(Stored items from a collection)

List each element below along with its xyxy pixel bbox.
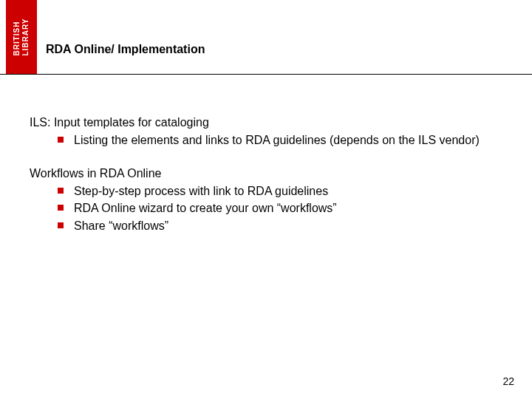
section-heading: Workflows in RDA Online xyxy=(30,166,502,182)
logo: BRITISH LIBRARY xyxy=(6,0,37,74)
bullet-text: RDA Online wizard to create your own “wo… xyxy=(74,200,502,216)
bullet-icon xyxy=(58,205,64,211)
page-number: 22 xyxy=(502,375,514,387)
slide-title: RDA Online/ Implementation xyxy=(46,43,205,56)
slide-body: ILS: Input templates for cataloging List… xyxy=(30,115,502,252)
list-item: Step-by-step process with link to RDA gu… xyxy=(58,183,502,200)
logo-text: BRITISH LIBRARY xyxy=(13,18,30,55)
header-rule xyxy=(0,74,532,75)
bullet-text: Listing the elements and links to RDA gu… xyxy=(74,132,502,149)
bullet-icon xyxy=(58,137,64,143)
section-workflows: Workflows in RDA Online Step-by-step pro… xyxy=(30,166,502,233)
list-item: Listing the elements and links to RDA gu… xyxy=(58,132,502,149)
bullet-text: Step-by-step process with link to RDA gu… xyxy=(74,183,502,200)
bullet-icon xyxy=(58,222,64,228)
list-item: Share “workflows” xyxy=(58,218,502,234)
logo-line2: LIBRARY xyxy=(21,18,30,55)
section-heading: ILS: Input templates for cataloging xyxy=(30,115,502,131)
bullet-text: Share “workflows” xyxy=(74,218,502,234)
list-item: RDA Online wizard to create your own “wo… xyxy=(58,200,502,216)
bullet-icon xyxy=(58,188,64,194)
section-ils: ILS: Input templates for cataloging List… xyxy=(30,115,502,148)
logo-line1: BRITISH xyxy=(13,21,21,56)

What is expected
Within these records, how many lines include the word "Step"? The reply should be that number alone.

Result of this task
3